Analysts have lifted the average price target on Progress Software by $6, reflecting updated views on its growth, profitability, and P/E assumptions after recent research revisions from multiple firms.

Analyst Commentary

Street research on Progress Software has not been uniformly positive. Some recent target cuts highlight where bearish analysts see more risk around execution, growth, and valuation assumptions.

These more cautious views often sit alongside the higher average price target. This reminds you that sentiment is mixed and that expectations for the business are being actively reset in both directions.

Bearish Takeaways

  • Bearish analysts who reduced their targets by US$3 and US$5 are signaling concerns that prior growth assumptions may have been too optimistic, particularly regarding how quickly the company can expand its revenue base.
  • Some price target cuts also point to execution risk. Any slowdown in deal activity or product uptake could make it harder for Progress Software to meet earlier earnings and P/E expectations.
  • Lower targets indicate that a portion of the market is more cautious on valuation.
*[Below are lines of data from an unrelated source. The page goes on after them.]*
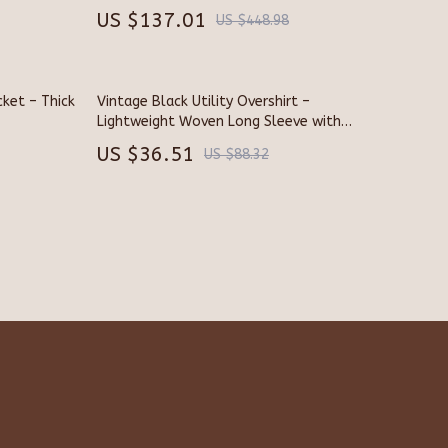
US $137.01
US $448.98
Smart Home & AI Tools
Sustainable & Green Living
ket – Thick
Smart Life with AI
Vintage Black Utility Overshirt –
Lightweight Woven Long Sleeve with
rs
Sport & Outdoors
Pockets
US $36.51
US $88.32
Camping & Hiking
Fishing Supplies
s
Fitness Clothing
Sports & Fitness
Travel Gear
Stress Relief & Relaxation
Body Calm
This suggests that the previous share price implied limited room for error if growth or profitability trends come in softer than earlier models assumed.
  • Taken together, the recent downward revisions serve as a reminder that Progress Software faces ongoing risks related to competition, demand visibility, and the ability to deliver consistent results that match prior Street estimates.

What's in the News

  • Rumor regarding Progress Software was highlighted again in Ben Harrington's M&A focused Betaville blog, with contacts citing renewed attention on the company (The Fly, Betaville).
  • On the day of the blog mention, Progress Software shares were reported at about US$35.93 in afternoon trading, with the stock described as up about 1% (The Fly).
  • From September 1, 2025 to November 30, 2025, Progress Software repurchased 889,095 shares for US$39.98 million, representing 2.07% of shares, as part of its ongoing buyback program (company filing).
  • Since the March 30, 2016 buyback announcement, the company has repurchased a total of 12,818,339 shares for US$581.06 million, representing 28.66% of shares under that authorization (company filing).

Valuation Changes

  • Fair Value: Model fair value remains at $45.00, with no change from the prior estimate.
  • Discount Rate: The discount rate has risen modestly from 10.72% to 11.55%, indicating a slightly higher required return in the updated model.
  • Revenue Growth: The revenue growth assumption has edged up from 1.54% to 1.57%, indicating a small adjustment to projected top line expansion in dollar terms.
  • Net Profit Margin: The net profit margin has been raised slightly from 7.89% to 7.94%, reflecting a marginally higher expected earnings share of revenue in dollar terms.
  • Future P/E: The future P/E multiple has increased from 29.49x to 29.93x, suggesting a small upward revision to the valuation multiple in the updated assumptions.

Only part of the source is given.